Alves L., ha tenido que responder varias veces ante la justicia por denuncias de malos tratos contra su mujer y quebrantamiento de condena por no cumplir las órdenes de alejamiento de su pareja (en octubre de 2010 fue condenado a 9 meses de prisión). También está imputado y pendiente de juicio por dos delitos de homicidio imprudente por conducir borracho cuando sufrió un accidente de tráfico en el falleció su hija de siete años (no llevaba cinturón de seguridad) y su cuñado, hermano de su esposa, que también iba en el coche a pesar de existir una orden de alejamiento.
Edgar Alves L. volvió a ser detenido el miércoles tras protagonizar un altercado cuando estaba en un bar de Larouco acompañado de su esposa, con la que sigue conviviendo a pesar de la terrible sucesión de acontecimientos en los que se incluye la muerte de su hija y una etapa de separación en la que Carmen L.F., de 38 años, estuvo en una casa de acogida.

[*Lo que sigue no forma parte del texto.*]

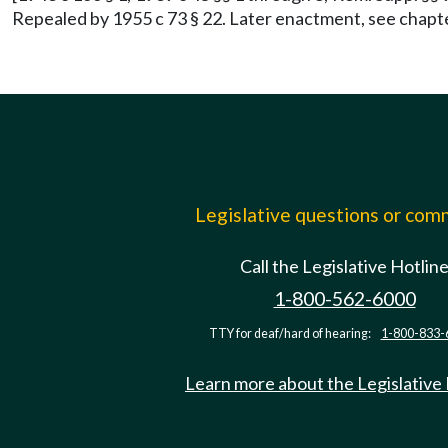
Repealed by 1955 c 73 § 22. Later enactment, see chapt
Legislative questions or co
Call the Legislative Hotlin
1-800-562-6000
TTY for deaf/hard of hearing:
1-800-833-
Learn more about the Legislative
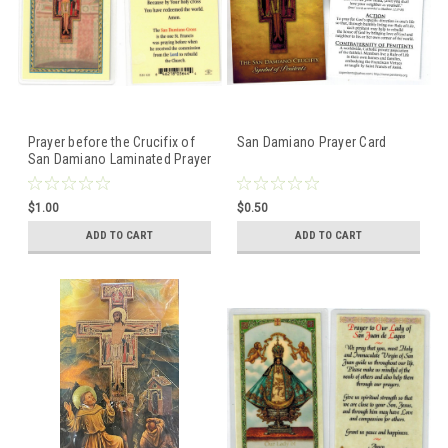
Prayer before the Crucifix of
San Damiano Prayer Card
San Damiano Laminated Prayer
Card
$1.00
$0.50
ADD TO CART
ADD TO CART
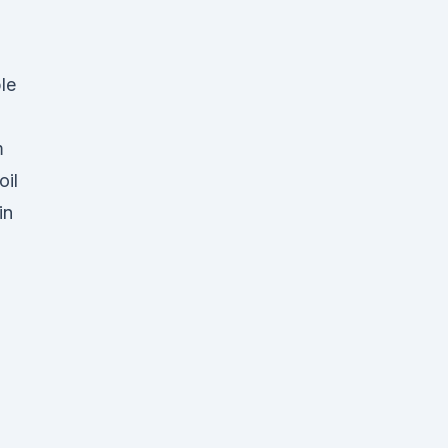
le
m
oil
in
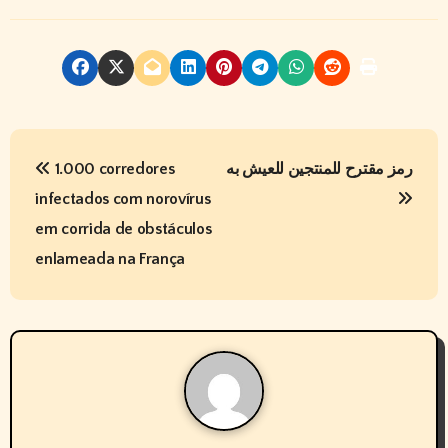
P
1.000 corredores
رمز مقترح للمنتجين للعيش به
o
infectados com norovírus
s
em corrida de obstáculos
t
enlameada na França
n
a
v
i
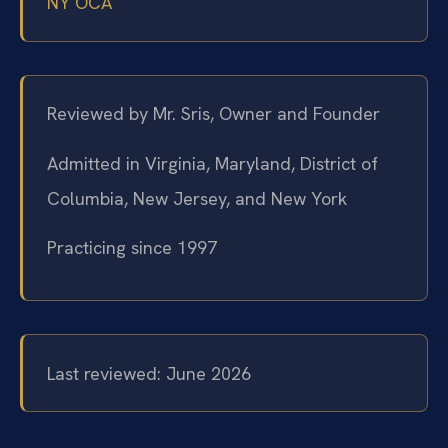
NY OCA
Reviewed by Mr. Sris, Owner and Founder
Admitted in Virginia, Maryland, District of
Columbia, New Jersey, and New York
Practicing since 1997
Last reviewed: June 2026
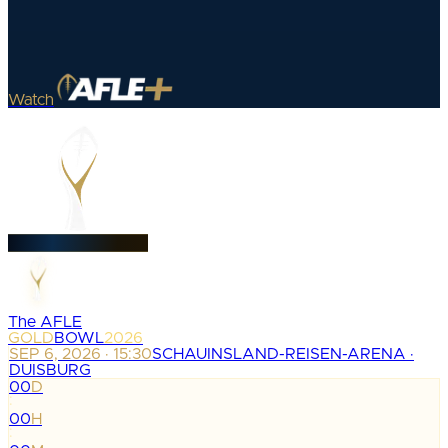
Watch
The AFLE
GOLD
BOWL
2026
SEP 6, 2026 · 15:30
SCHAUINSLAND-REISEN-ARENA ·
DUISBURG
00
D
:
00
H
:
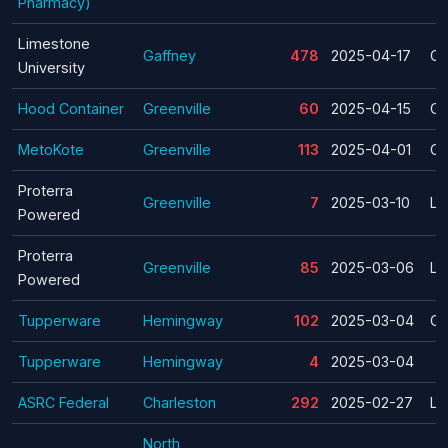
Pharmacy)
Limestone
Gaffney
478
2025-04-17
Cl
University
Hood Container
Greenville
60
2025-04-15
Cl
MetoKote
Greenville
113
2025-04-01
Cl
Proterra
Greenville
7
2025-03-10
La
Powered
Proterra
Greenville
85
2025-03-06
La
Powered
Tupperware
Hemingway
102
2025-03-04
Cl
Tupperware
Hemingway
4
2025-03-04
ASRC Federal
Charleston
292
2025-02-27
La
North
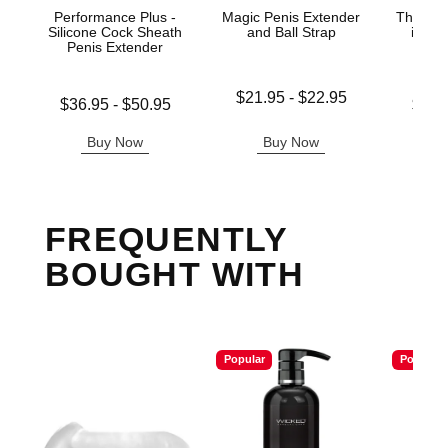
Performance Plus -
Magic Penis Extender
The Gre
Silicone Cock Sheath
and Ball Strap
in-1 
Penis Extender
Ma
Lowest price is
$21.95
-
$22.95
Lowest price is
Lowest p
$36.95
-
$50.95
$33.
Highest price is
Highest price is
Highest 
Buy Now
Buy Now
B
FREQUENTLY
BOUGHT WITH
Popular
Popular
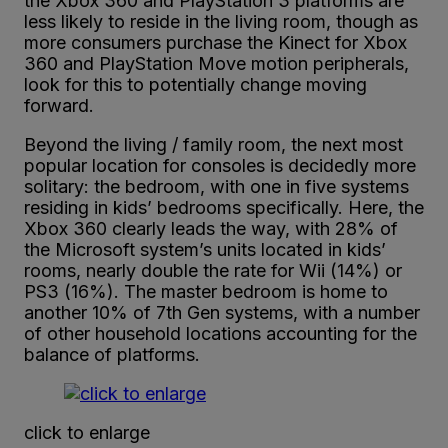
the Xbox 360 and PlayStation 3 platforms are
less likely to reside in the living room, though as
more consumers purchase the Kinect for Xbox
360 and PlayStation Move motion peripherals,
look for this to potentially change moving
forward.
Beyond the living / family room, the next most
popular location for consoles is decidedly more
solitary: the bedroom, with one in five systems
residing in kids’ bedrooms specifically. Here, the
Xbox 360 clearly leads the way, with 28% of
the Microsoft system’s units located in kids’
rooms, nearly double the rate for Wii (14%) or
PS3 (16%). The master bedroom is home to
another 10% of 7th Gen systems, with a number
of other household locations accounting for the
balance of platforms.
click to enlarge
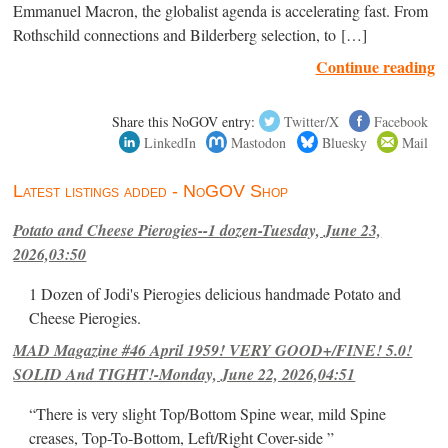
Emmanuel Macron, the globalist agenda is accelerating fast. From
Rothschild connections and Bilderberg selection, to […]
Continue reading
Share this NoGOV entry:
Twitter/X
Facebook
LinkedIn
Mastodon
Bluesky
Mail
Latest listings added - NoGOV Shop
Potato and Cheese Pierogies--1 dozen-Tuesday, June 23,
2026,03:50
1 Dozen of Jodi's Pierogies delicious handmade Potato and
Cheese Pierogies.
MAD Magazine #46 April 1959! VERY GOOD+/FINE! 5.0!
SOLID And TIGHT!-Monday, June 22, 2026,04:51
“There is very slight Top/Bottom Spine wear, mild Spine
creases, Top-To-Bottom, Left/Right Cover-side ”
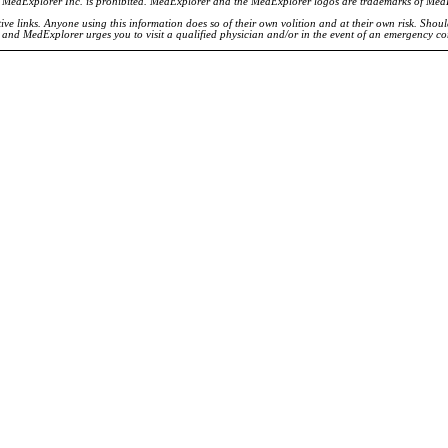
of MedExplorer Inc. is prohibited. MedExplorer and the MedExplorer logos are trademarks of Med
ve links. Anyone using this information does so of their own volition and at their own risk. Shou
d and MedExplorer urges you to visit a qualified physician and/or in the event of an emergency c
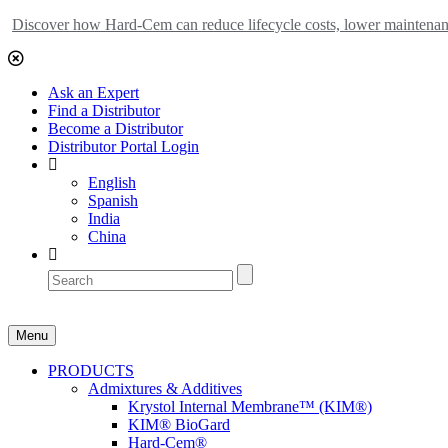
Discover how Hard-Cem can reduce lifecycle costs, lower maintenance
Ask an Expert
Find a Distributor
Become a Distributor
Distributor Portal Login
English
Spanish
India
China
Menu
PRODUCTS
Admixtures & Additives
Krystol Internal Membrane™ (KIM®)
KIM® BioGard
Hard-Cem®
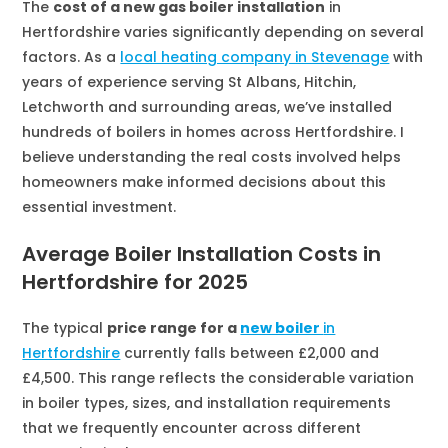
The
cost of a new gas boiler installation
in
Hertfordshire varies significantly depending on several
factors. As a
local heating company in Stevenage
with
years of experience serving St Albans, Hitchin,
Letchworth and surrounding areas, we’ve installed
hundreds of boilers in homes across Hertfordshire. I
believe understanding the real costs involved helps
homeowners make informed decisions about this
essential investment.
Average Boiler Installation Costs in
Hertfordshire for 2025
The typical
price range for a
new boiler
in
Hertfordshire
currently falls between £2,000 and
£4,500. This range reflects the considerable variation
in boiler types, sizes, and installation requirements
that we frequently encounter across different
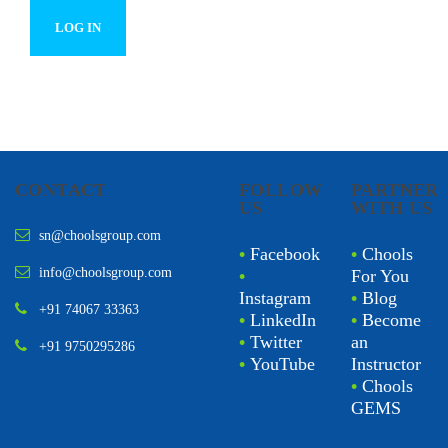
CONTACT
FOLLOW
PARTNER
US
WITH US
sn@choolsgroup.com
•
Facebook
•
Chools
info@choolsgroup.com
•
For You
Instagram
•
Blog
+91 74067 33363
•
LinkedIn
•
Become
•
Twitter
an
+91 9750295286
•
YouTube
Instructor
•
Chools
GEMS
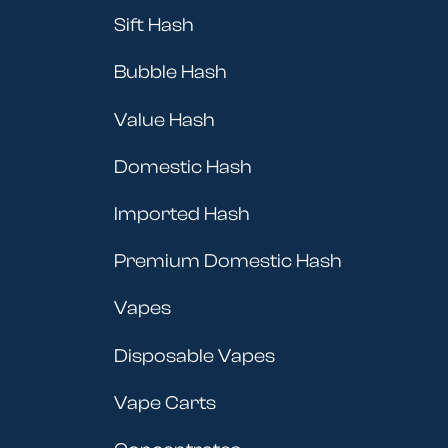
Sift Hash
Bubble Hash
Value Hash
Domestic Hash
Imported Hash
Premium Domestic Hash
Vapes
Disposable Vapes
Vape Carts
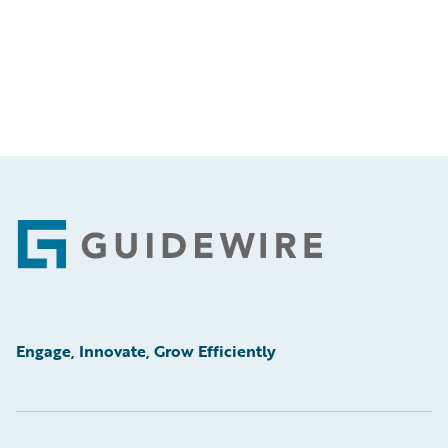
Footer
Engage, Innovate, Grow Efficiently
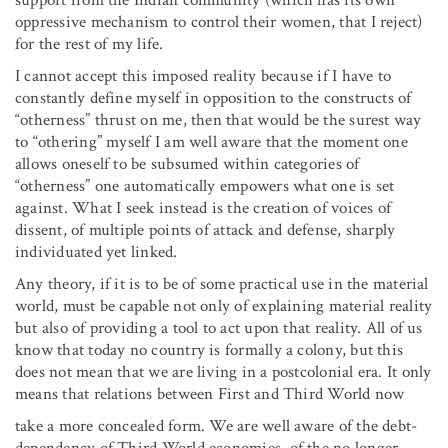
oppressive mechanism to control their women, that I reject)
for the rest of my life.
I cannot accept this imposed reality because if I have to
constantly define myself in opposition to the constructs of
“otherness” thrust on me, then that would be the surest way
to “othering” myself I am well aware that the moment one
allows oneself to be subsumed within categories of
“otherness” one automatically empowers what one is set
against. What I seek instead is the creation of voices of
dissent, of multiple points of attack and defense, sharply
individuated yet linked.
Any theory, if it is to be of some practical use in the material
world, must be capable not only of explaining material reality
but also of providing a tool to act upon that reality. All of us
know that today no country is formally a colony, but this
does not mean that we are living in a postcolonial era. It only
means that relations between First and Third World now
take a more concealed form. We are well aware of the debt-
dependency of Third World economies, of the no longer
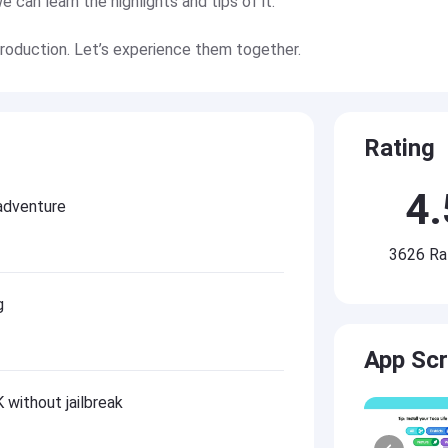
can learn the highlights and tips of it.
troduction. Let’s experience them together.
Rating
4.
adventure
3626 Ra
g
App Sc
without jailbreak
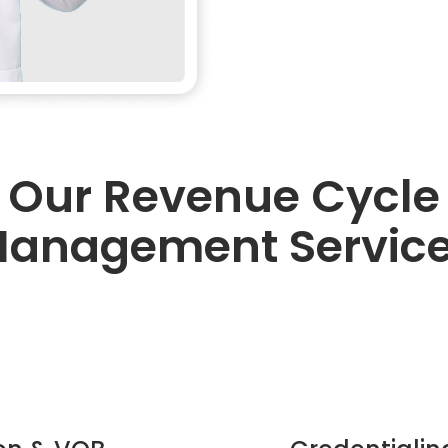
Our Revenue Cycle
anagement Servic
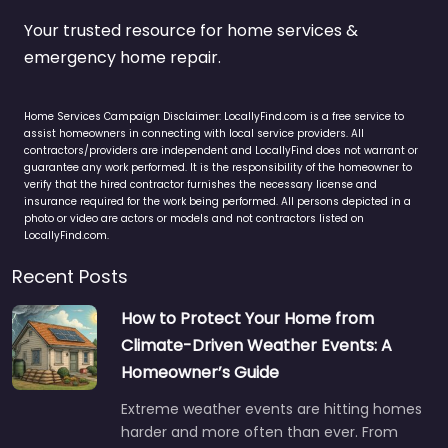
Your trusted resource for home services &
emergency home repair.
Home Services Campaign Disclaimer: LocallyFind.com is a free service to
assist homeowners in connecting with local service providers. All
contractors/providers are independent and LocallyFind does not warrant or
guarantee any work performed. It is the responsibility of the homeowner to
verify that the hired contractor furnishes the necessary license and
insurance required for the work being performed. All persons depicted in a
photo or video are actors or models and not contractors listed on
LocallyFind.com.
Recent Posts
How to Protect Your Home from
Climate-Driven Weather Events: A
Homeowner’s Guide
Extreme weather events are hitting homes
harder and more often than ever. From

Según relataron ayer testigos del suceso, el portugués, como le llaman en el pueblo, estaba "muy bebido" y quiso pegar a su mujer sin motivo aparente. Su objetivo se vio frustrado al intervenir para evitarlo las personas que se encontraban allí presentes. Parece que esto no gustó al detenido, que empezó a insultar a los camareros, con especial dedicación ofensiva hacia las mujeres, adoptando una actitud "muy agresiva". Al no poder descargar en su mujer "empezó a codazos contra la cristalera del bar".
Finalmente fue expulsado del establecimiento y todavía permanecía fuera cuando llegó la patrulla de la Guardia Civil de A Rúa, que ya había sido alertada de lo que estaba ocurriendo. Según informaron fuentes del instituto armado, los agentes intentaban calmarlo para identificarle cuando Edgar Alves arremetió contra ellos a base de golpes e insultos. Finalmente lograron pararlo y fue detenido. La causa se trasladó al Juzgado de Instrucción Dos de O Barco.
Según comentó una vecina de Larouco, Edgar Alves y su mujer residen juntos en este municipio, de donde es natural la esposa, desde hace unos cinco meses. El detenido es "conocido" en el pueblo por altercados similares al protagonizado el miércoles, pero también por la tormentosa relación que mantiene con su compañera y por la doble imputación por homicidio imprudente que pesa sobre él tras el accidente en el que falleció la pequeña Ana Belén.
Sucedió el 10 de julio de 2010, en la A-52 a su paso pro San Cibrao, cuando Edgar Alves, que conducía borracho, se salió de la carretera y cayó por un barranco de unos quince metros. En el vehículo viajaba su esposa, a la que no podía acercarse a menos de 300 metros por orden judicial dictada el mes de noviembre anterior como medida cautelar por una denuncia de malos tratos, además de la hija de ambos, y el hermano de su esposa.
La pequeña, totalmente desprotegida por no llevar cinturón ni asiento reglamentario, salió despedida y falleció. Su cuñado murió en el hospital y la mujer estuvo ingresada muy grave. Edgar Alves, que había sacado el carné de conducir hacía tres meses, fue el mejor parado al sufrir únicamente heridas de leve consideración.
Duplicaba la tasa
La Guardia Civil le sometió al test de alcoholemia y duplicaba la máxima permitida. Además del doble homicidio por imprudencia se le imputó también un delito contra la seguridad del tráfico por conducir ebrio y un delito de lesiones imprudentes, además del quebrantamiento de condena por la orden de alejamiento de su mujer. En octubre fue condenado a nueve meses de prisión por este hecho, una pena en la que pesó la reincidencia del acusado.